Second, let go. Sometimes the kindest thing you can do is just let go. Let it go. Maybe somebody does something to you that’s kind of irritating, and you and I are tempted to snap back. Ask yourself to take a breath when you’re tempted to do that. Just say, “Can I just let this go? Maybe this person is just having a tough time or a bad day.” Sometimes the kindest thing you can do is to just let it go, to just let a person be who he is, to let him be in the space he’s in today, and to give him kind eyes and a soft heart. Just let it go. You might find yourself more filled with peace than you would have if you’d retaliated and snapped back.
Let go, and let God. Let God do what? Let God tell you how kind He wants to be to you. Let God tell you that He wants to give you His eternal and everlasting favor. Let God tell you that He wants to make your life better. Let God tell you that He’s the most loving parent there could ever be, and He wants to be kind to you. And let God reveal to you the people who are kind in your life, the people who are bringing you gifts of kindness.
Let me ask you a question. Isn’t it easier to dwell upon the hurts and the slights and the worries and the upsets than on those quiet, lovely, gentle people who are blessing you every day? Turn your thoughts to them. Say, “Dear God, let me be aware of the people who are blessing me with kindness. Let me think about them, pray for them, and treasure their gifts today.” Friend, if you do, I assure you that great kindness will come flowing back to you.
Let me close with a little Christmas story. This really happened, this year. If you recall, Christmas Day was overcast, cloudy and rainy. We had had five services here the day before, five wonderful services. That morning, I opened presents with Dylan. And that afternoon, I came over here to the church.
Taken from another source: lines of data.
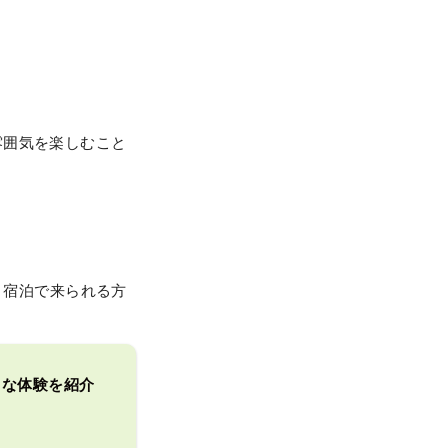
雰囲気を楽しむこと
す。宿泊で来られる方
ークな体験を紹介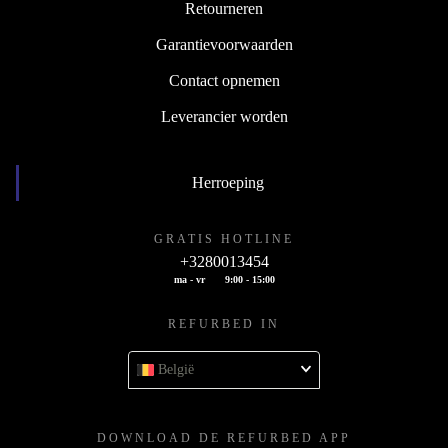
Retourneren
Garantievoorwaarden
Contact opnemen
Leverancier worden
Herroeping
GRATIS HOTLINE
+3280013454
ma - vr
9:00 - 15:00
REFURBED IN
België
DOWNLOAD DE REFURBED APP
I wanted to open the gifts that so many of you had given to me. I had them in my office. So, I came down Sunset Road, and I was heading into the church, and I noticed in the exit driveway of the church was a police car. I thought, “Uh oh, what’s wrong?”
I pulled into the exit driveway next to the police car and rolled down my window. I said, “Good afternoon, officer. Merry Christmas.”
He said, “Merry Christmas to you.”
I said, “Officer, I’m the pastor of the church, and I see you here, and I’m wondering – is there trouble? Is something wrong?”
He shook his head, and he smiled and he sighed. He said, “No, sir, there’s nothing wrong. The reason I’m here is that I just needed a quiet and peaceful place to fill out my reports. I hope it’s okay that I’m here.”
I said, “Sir, it is more than okay that you’re here. We are delighted that you are here. I tell you what – I’m going to be in the church for a while. I’ll have the door open in the back in case you want to take a break. It’s perfectly fine. We’re glad for your vigilance. We’re glad you’re here. You’re always welcome here. Merry Christmas.”
He said, “Thank you very much. Merry Christmas to you.”
So, a man that had to work on Christmas Day, a man that had to be away from his family in a police car, felt the warmth and kindness of this church. You may not have known that happened; it did. Your church was offering kindness on Christmas Day.
The gift of kindness is a royal gift. May it be yours and mine to give this week. And let God let the flow of kindness come right back to you, because God loves you. I do, too. Have a blessed week. Amen.